(Data items)
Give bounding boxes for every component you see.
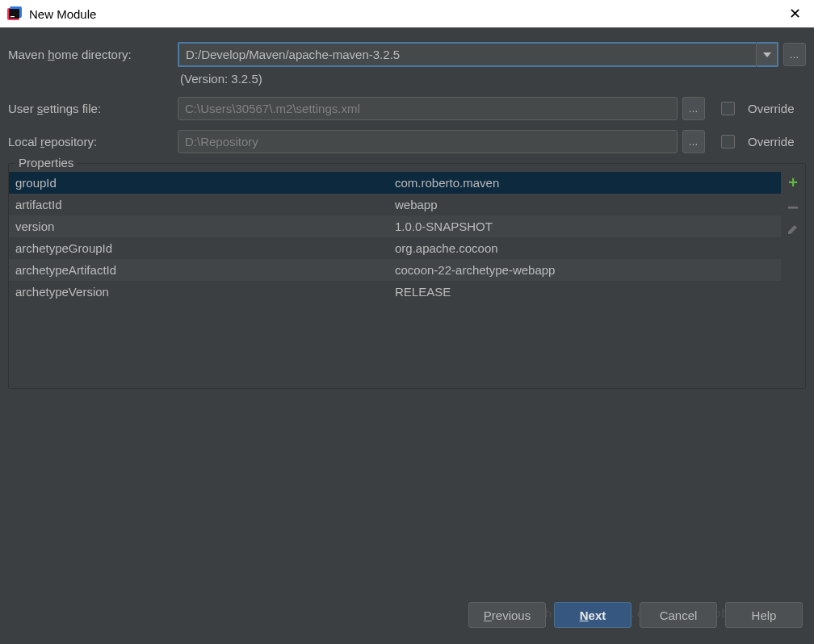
maven-home-row: Maven home directory: … (8, 42, 806, 67)
table-row[interactable]: archetypeArtifactId cocoon-22-archetype-… (9, 259, 781, 281)
properties-panel: Properties groupId com.roberto.maven art… (8, 163, 806, 389)
svg-rect-3 (10, 16, 15, 17)
button-bar: Previous Next Cancel Help (468, 602, 803, 628)
table-row[interactable]: archetypeGroupId org.apache.cocoon (9, 237, 781, 259)
user-settings-label: User settings file: (8, 102, 170, 115)
prop-key: artifactId (15, 198, 395, 211)
prop-val: com.roberto.maven (395, 176, 774, 190)
maven-home-dropdown[interactable] (756, 42, 778, 67)
local-repo-override-label: Override (748, 135, 806, 148)
local-repo-row: Local repository: … Override (8, 130, 806, 153)
maven-version-label: (Version: 3.2.5) (8, 72, 806, 86)
maven-home-input[interactable] (178, 42, 756, 67)
user-settings-override-label: Override (748, 102, 806, 115)
help-button[interactable]: Help (725, 602, 803, 628)
prop-key: archetypeGroupId (15, 241, 395, 255)
maven-home-label: Maven home directory: (8, 48, 170, 61)
local-repo-input[interactable] (178, 130, 678, 153)
table-row[interactable]: groupId com.roberto.maven (9, 172, 781, 194)
close-icon[interactable]: ✕ (783, 5, 808, 23)
prop-key: version (15, 220, 395, 233)
prop-val: 1.0.0-SNAPSHOT (395, 220, 774, 233)
properties-header: Properties (15, 156, 77, 169)
titlebar: New Module ✕ (0, 0, 814, 27)
cancel-button[interactable]: Cancel (640, 602, 717, 628)
prop-val: RELEASE (395, 285, 774, 299)
user-settings-override-checkbox[interactable] (721, 102, 735, 115)
local-repo-label: Local repository: (8, 135, 170, 148)
svg-rect-2 (9, 9, 19, 19)
local-repo-browse-button[interactable]: … (682, 130, 705, 153)
properties-toolbar: + − (781, 164, 805, 388)
prop-key: archetypeArtifactId (15, 263, 395, 277)
prop-val: webapp (395, 198, 774, 211)
prop-val: org.apache.cocoon (395, 241, 774, 255)
maven-home-browse-button[interactable]: … (783, 43, 806, 66)
edit-icon[interactable] (787, 223, 799, 239)
prop-val: cocoon-22-archetype-webapp (395, 263, 774, 277)
app-icon (6, 6, 23, 22)
properties-table[interactable]: groupId com.roberto.maven artifactId web… (9, 164, 781, 388)
table-row[interactable]: archetypeVersion RELEASE (9, 281, 781, 303)
add-icon[interactable]: + (788, 174, 798, 192)
previous-button[interactable]: Previous (468, 602, 546, 628)
user-settings-row: User settings file: … Override (8, 97, 806, 120)
dialog-content: Maven home directory: … (Version: 3.2.5)… (0, 27, 814, 389)
table-row[interactable]: version 1.0.0-SNAPSHOT (9, 215, 781, 237)
table-row[interactable]: artifactId webapp (9, 194, 781, 215)
user-settings-input[interactable] (178, 97, 678, 120)
user-settings-browse-button[interactable]: … (682, 97, 705, 120)
prop-key: archetypeVersion (15, 285, 395, 299)
local-repo-override-checkbox[interactable] (721, 135, 735, 148)
chevron-down-icon (763, 52, 771, 57)
prop-key: groupId (15, 176, 395, 190)
window-title: New Module (29, 7, 783, 21)
remove-icon[interactable]: − (787, 202, 799, 213)
next-button[interactable]: Next (554, 602, 631, 628)
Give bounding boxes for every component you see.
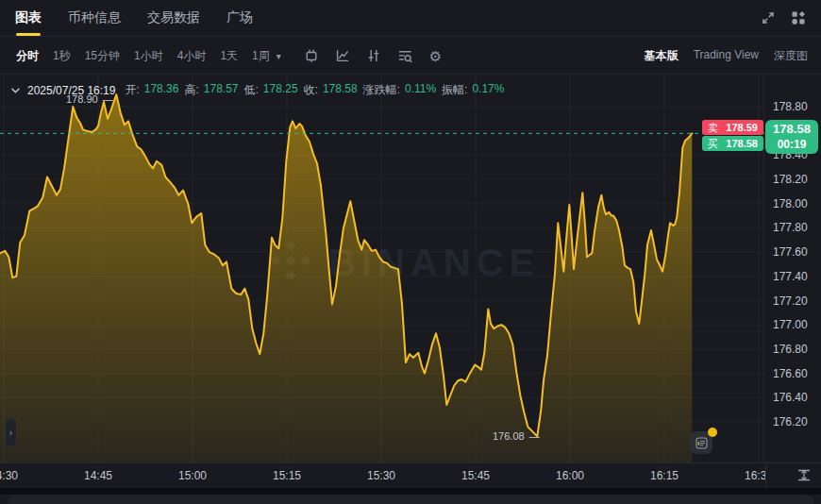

## EXERCISE
Look over the entries for "home", then copy every line that includes that string.

## EXERCISE RESPONSE
maven-home-row: Maven home directory: … (8, 42, 806, 67)
maven-home-dropdown[interactable] (756, 42, 778, 67)
maven-home-input[interactable] (178, 42, 756, 67)
maven-home-label: Maven home directory: (8, 48, 170, 61)
maven-home-browse-button[interactable]: … (783, 43, 806, 66)
dialog-content: Maven home directory: … (Version: 3.2.5)… (0, 27, 814, 389)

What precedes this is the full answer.